Zurich, Switzerland, 13 April 2000—Scientists from IBM Research and the University of Basel have found a new approach for using tiny biochemical "machines" made of silicon to detect defects in DNA, which could eventually lead to new medical treatments.
As reported in the April 14 issue of the journal Science, the researchers discovered that DNA bends tiny silicon "fingers" that have a thickness of less than a 1/50 of a human hair. Using a process called "molecular recognition," in which molecules bind according to a key-lock mechanism, an array of fingers or cantilevers arranged like the teeth of a comb was made attractive to specific DNA codes and proteins. By observing the way different cantilevers bend as the DNA adhered to them, the researchers were able to detect the tiniest possible defect in a DNA sequence, a so-called single base mismatch. Advantages of the new technology are direct detection of the targeted substance, and it has good sensitivity even for small molecules.
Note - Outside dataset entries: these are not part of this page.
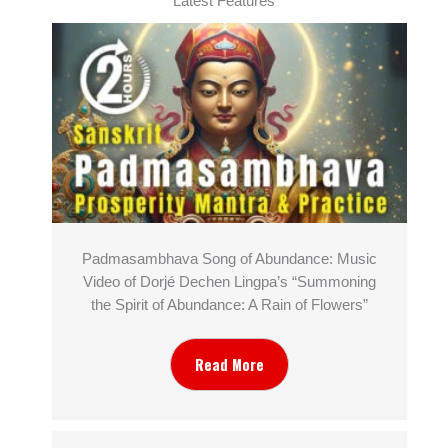
Latest Features
Padmasambhava Song of Abundance: Music
Video of Dorjé Dechen Lingpa’s “Summoning
the Spirit of Abundance: A Rain of Flowers”
Read More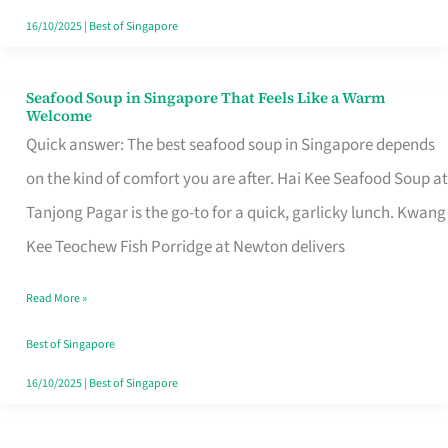
16/10/2025
|
Best of Singapore
Seafood Soup in Singapore That Feels Like a Warm
Seafood
Welcome
Soup
Quick answer: The best seafood soup in Singapore depends
in
on the kind of comfort you are after. Hai Kee Seafood Soup at
Singapore
Tanjong Pagar is the go-to for a quick, garlicky lunch. Kwang
That
Kee Teochew Fish Porridge at Newton delivers
Feels
Read More »
Like
a
Best of Singapore
Warm
16/10/2025
|
Best of Singapore
Welcome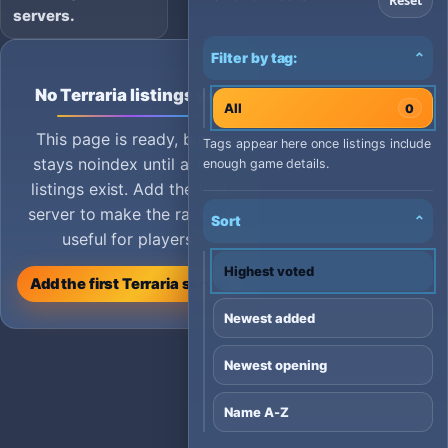
Reset
servers.
Filter by tag:
⌄
No Terraria listings yet
All
0
This page is ready, but it
Tags appear here once listings include
stays noindex until active
enough game details.
listings exist. Add the first
server to make the ranking
Sort
⌄
useful for players.
Highest voted
Add the first Terraria server
Newest added
Newest opening
Name A-Z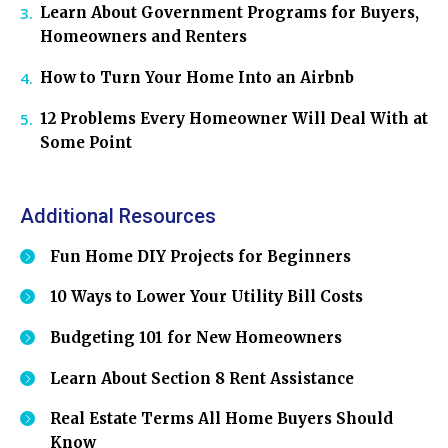
Learn About Government Programs for Buyers,
Homeowners and Renters
How to Turn Your Home Into an Airbnb
12 Problems Every Homeowner Will Deal With at
Some Point
Additional Resources
Fun Home DIY Projects for Beginners
10 Ways to Lower Your Utility Bill Costs
Budgeting 101 for New Homeowners
Learn About Section 8 Rent Assistance
Real Estate Terms All Home Buyers Should
Know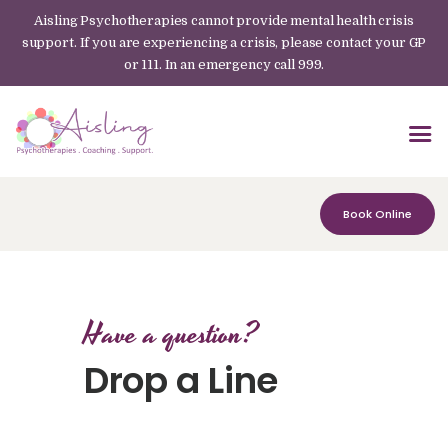
Aisling Psychotherapies cannot provide mental health crisis
support. If you are experiencing a crisis, please contact your GP
or 111. In an emergency call 999.
Book Online
Have a question?
Drop a Line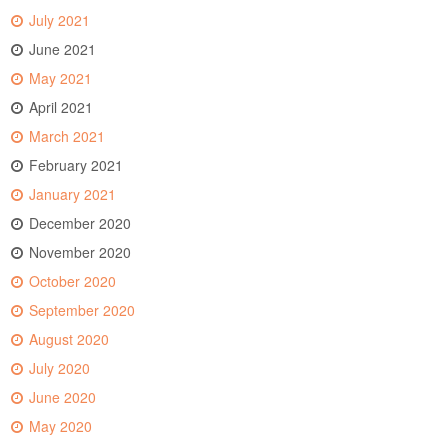
July 2021
June 2021
May 2021
April 2021
March 2021
February 2021
January 2021
December 2020
November 2020
October 2020
September 2020
August 2020
July 2020
June 2020
May 2020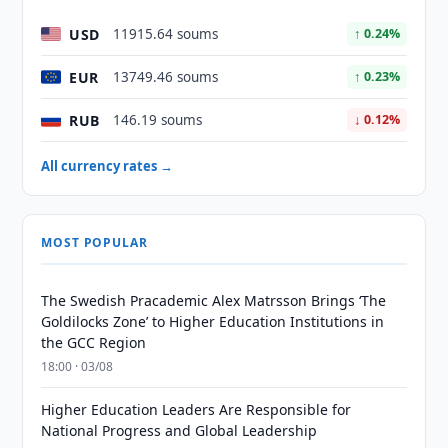
USD
11915.64 soums
↑ 0.24%
EUR
13749.46 soums
↑ 0.23%
RUB
146.19 soums
↓ 0.12%
All currency rates →
MOST POPULAR
The Swedish Pracademic Alex Matrsson Brings ‘The
Goldilocks Zone’ to Higher Education Institutions in
the GCC Region
18:00 · 03/08
Higher Education Leaders Are Responsible for
National Progress and Global Leadership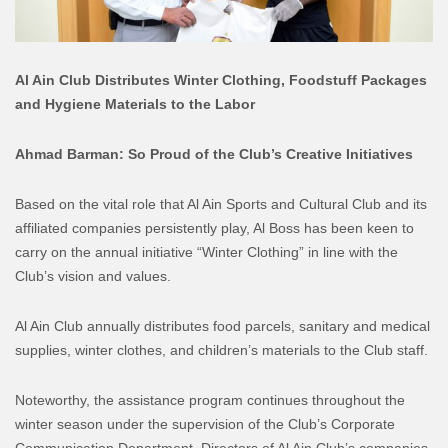
Al Ain Club Distributes Winter Clothing, Foodstuff Packages
and Hygiene Materials to the Labor
Ahmad Barman: So Proud of the Club’s Creative Initiatives
Based on the vital role that Al Ain Sports and Cultural Club and its
affiliated companies persistently play, Al Boss has been keen to
carry on the annual initiative “Winter Clothing” in line with the
Club’s vision and values.
Al Ain Club annually distributes food parcels, sanitary and medical
supplies, winter clothes, and children’s materials to the Club staff.
Noteworthy, the assistance program continues throughout the
winter season under the supervision of the Club’s Corporate
Communication Department. Directors of Al Ain Club’s companies,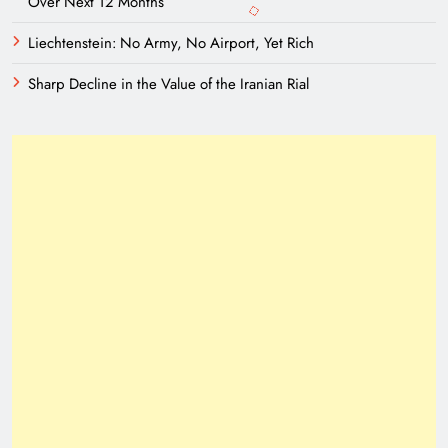
Over Next 12 Months
Liechtenstein: No Army, No Airport, Yet Rich
Sharp Decline in the Value of the Iranian Rial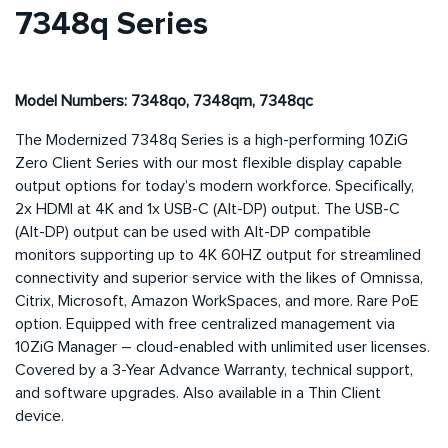
7348q Series
Model Numbers: 7348qo, 7348qm, 7348qc
The Modernized 7348q Series is a high-performing 10ZiG
Zero Client Series with our most flexible display capable
output options for today’s modern workforce. Specifically,
2x HDMI at 4K and 1x USB-C (Alt-DP) output. The USB-C
(Alt-DP) output can be used with Alt-DP compatible
monitors supporting up to 4K 60HZ output for streamlined
connectivity and superior service with the likes of Omnissa,
Citrix, Microsoft, Amazon WorkSpaces, and more. Rare PoE
option. Equipped with free centralized management via
10ZiG Manager – cloud-enabled with unlimited user licenses.
Covered by a 3-Year Advance Warranty, technical support,
and software upgrades. Also available in a Thin Client
device.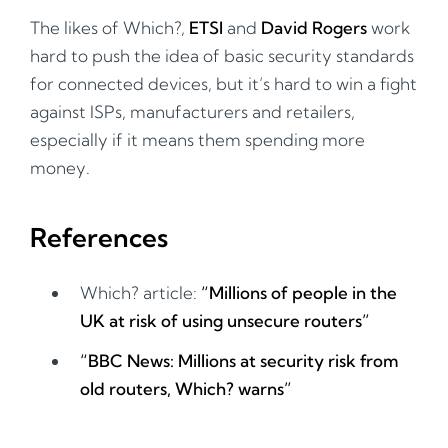
The likes of Which?,
ETSI
and
David Rogers
work
hard to push the idea of basic security standards
for connected devices, but it’s hard to win a fight
against ISPs, manufacturers and retailers,
especially if it means them spending more
money.
References
Which? article:
“Millions of people in the
UK at risk of using unsecure routers”
“BBC News: Millions at security risk from
old routers, Which? warns”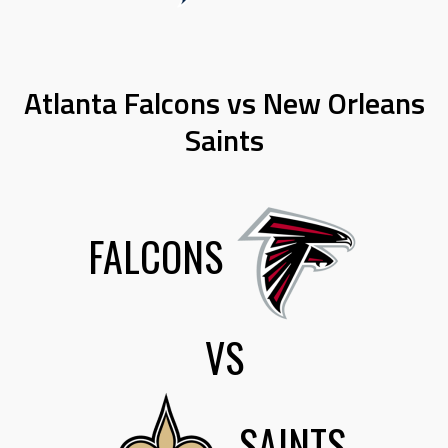
Atlanta Falcons vs New Orleans
Saints
FALCONS
VS
SAINTS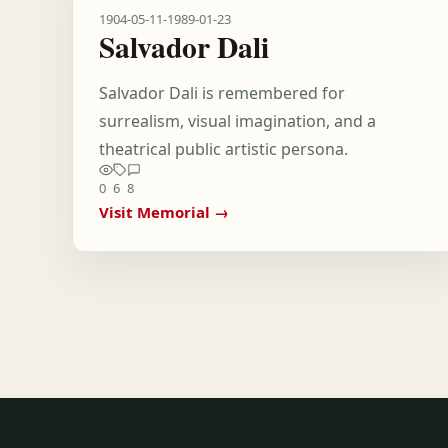
1904-05-11
-
1989-01-23
Salvador Dali
Salvador Dali is remembered for
surrealism, visual imagination, and a
theatrical public artistic persona.
0
6
8
Visit Memorial →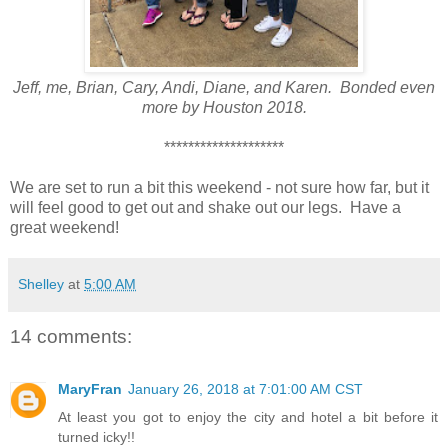
Jeff, me, Brian, Cary, Andi, Diane, and Karen. Bonded even
more by Houston 2018.
********************
We are set to run a bit this weekend - not sure how far, but it
will feel good to get out and shake out our legs. Have a
great weekend!
Shelley
at
5:00 AM
14 comments:
MaryFran
January 26, 2018 at 7:01:00 AM CST
At least you got to enjoy the city and hotel a bit before it
turned icky!!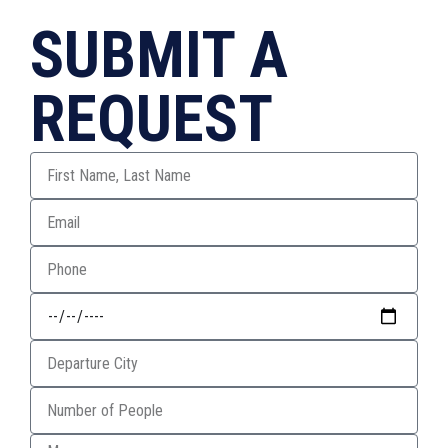
SUBMIT A
REQUEST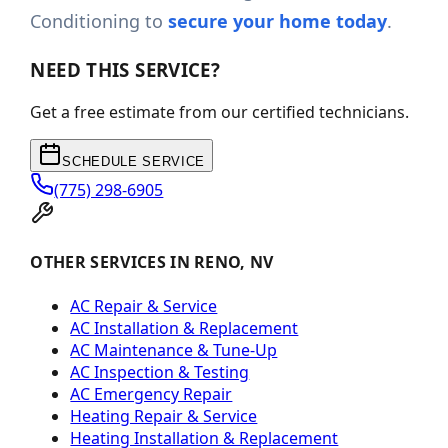
Conditioning to
secure your home today
.
NEED THIS SERVICE?
Get a free estimate from our certified technicians.
SCHEDULE SERVICE
(775) 298-6905
OTHER SERVICES IN RENO, NV
AC Repair & Service
AC Installation & Replacement
AC Maintenance & Tune-Up
AC Inspection & Testing
AC Emergency Repair
Heating Repair & Service
Heating Installation & Replacement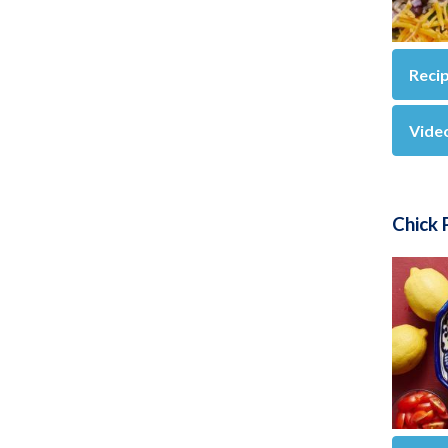
Reci
Vide
Chick 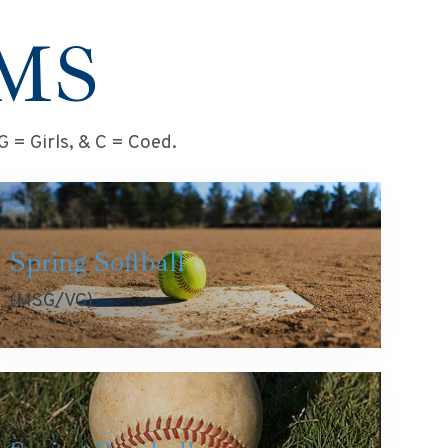
MS
 = Girls, & C = Coed.
Spring Softball
(MSG/VG)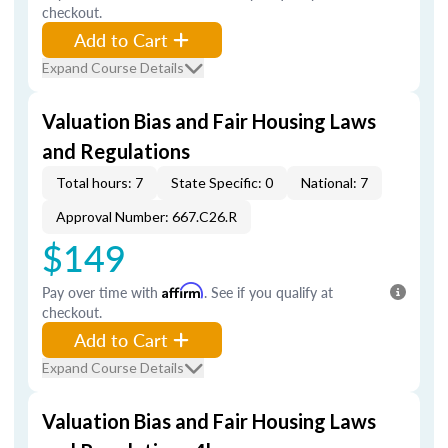
checkout.
Add to Cart
Expand Course Details
Valuation Bias and Fair Housing Laws
and Regulations
Total hours: 7
State Specific: 0
National: 7
Approval Number: 667.C26.R
$149
Pay over time with
Affirm
. See if you qualify at
checkout.
Add to Cart
Expand Course Details
Valuation Bias and Fair Housing Laws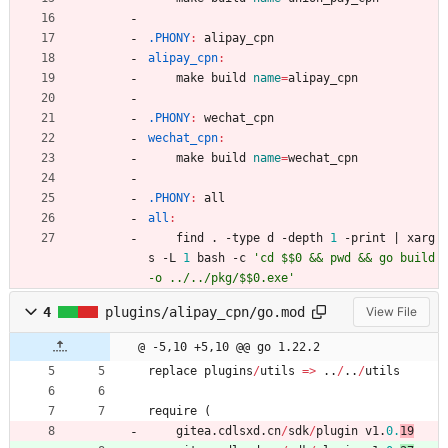
.PHONY
:
alipay_cpn
alipay_cpn
:
	make build 
name
=
alipay_cpn
.PHONY
:
wechat_cpn
wechat_cpn
:
	make build 
name
=
wechat_cpn
.PHONY
:
all
all
:
	find . -type d -depth 
1
 -print 
|
 xarg
s -L 
1
 bash -c 
'cd $$0 && pwd && go build 
-o ../../pkg/$$0.exe'
4
plugins/alipay_cpn/go.mod
View File
@ -5,10 +5,10 @@ go 1.22.2
replace
plugins
/
utils
=
>
..
/
..
/
utils
require
(
gitea
.
cdlsxd
.
cn
/
sdk
/
plugin
v1
.
0.
19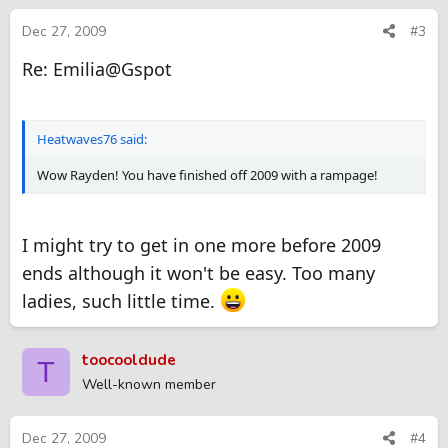
Dec 27, 2009
#3
Re: Emilia@Gspot
Heatwaves76 said:
Wow Rayden! You have finished off 2009 with a rampage!
I might try to get in one more before 2009
ends although it won't be easy. Too many
ladies, such little time.
toocooldude
T
Well-known member
Dec 27, 2009
#4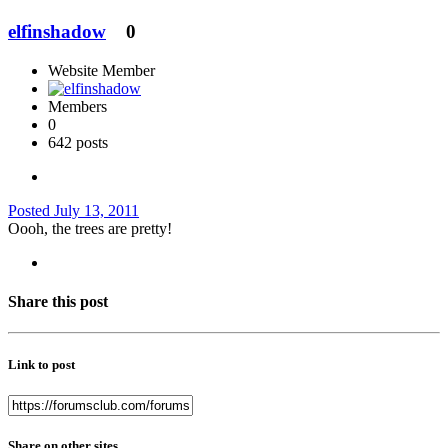
elfinshadow
0
Website Member
Members
0
642 posts
Posted
July 13, 2011
Oooh, the trees are pretty!
Share this post
Link to post
Share on other sites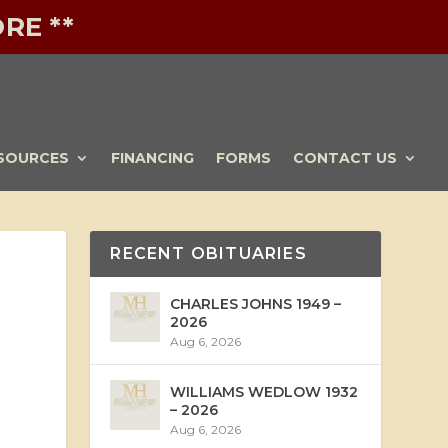
RE **
SOURCES
FINANCING
FORMS
CONTACT US
RECENT OBITUARIES
CHARLES JOHNS 1949 –
2026
Aug 6, 2026
WILLIAMS WEDLOW 1932
– 2026
Aug 6, 2026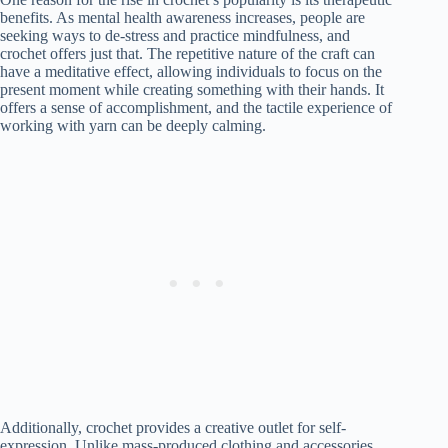
benefits. As mental health awareness increases, people are
seeking ways to de-stress and practice mindfulness, and
crochet offers just that. The repetitive nature of the craft can
have a meditative effect, allowing individuals to focus on the
present moment while creating something with their hands. It
offers a sense of accomplishment, and the tactile experience of
working with yarn can be deeply calming.
Additionally, crochet provides a creative outlet for self-
expression. Unlike mass-produced clothing and accessories,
"This biomechanical technique has the potential to enable fast and cheap biochemical analysis, and could be used for mobile applications," said Christoph Gerber of IBM Research. "For example, there is a need for rapid diagnosis of the condition that is a leading cause of sudden deathheart attack. If the technology can be developed as we hope, it could make it possible to determine on the spot whether chest pain is being caused by a heart attack or a more benign problem, saving time and potentially lowering treatment costs substantially."
The team's discovery that DNA and proteins will bend tiny silicon structures such as cantilevers has much wider implications, and could make it possible to extend the technology to the operation of micro- and nano-robotic machinery.
"Microbots and nanobots have been popularized in recent science-fiction stories and movies, but technological issues remain an obstacle to their realization," said James Gimzewski of IBM Research. "The ability to use biology to perform specific mechanical tasks on the nanometer scale with silicon provides a completely new approach to operate machinery autonomously, without external power or computer control. We have found a way to get DNA to do the work for us, so we don't need batteries, motors, or the like to operate tiny machines."
The ability of DNA and other biomolecules to operate machinery such as valves using the molecules' specific code or biochemistry could have applications in medicine. "For instance, we can envision a system to attack cancerous growth: the release of just the proper doses of chemicals in the appropriate location of the body could be achieved using tiny microcapsules equipped with nano-valves," said Gimzewski. "They could be programmed chemically to open only when they get biochemical signals from a targeted tumor type. This would enable the right therapy at the right place at the right time, with minimized side effects and no invasive surgery."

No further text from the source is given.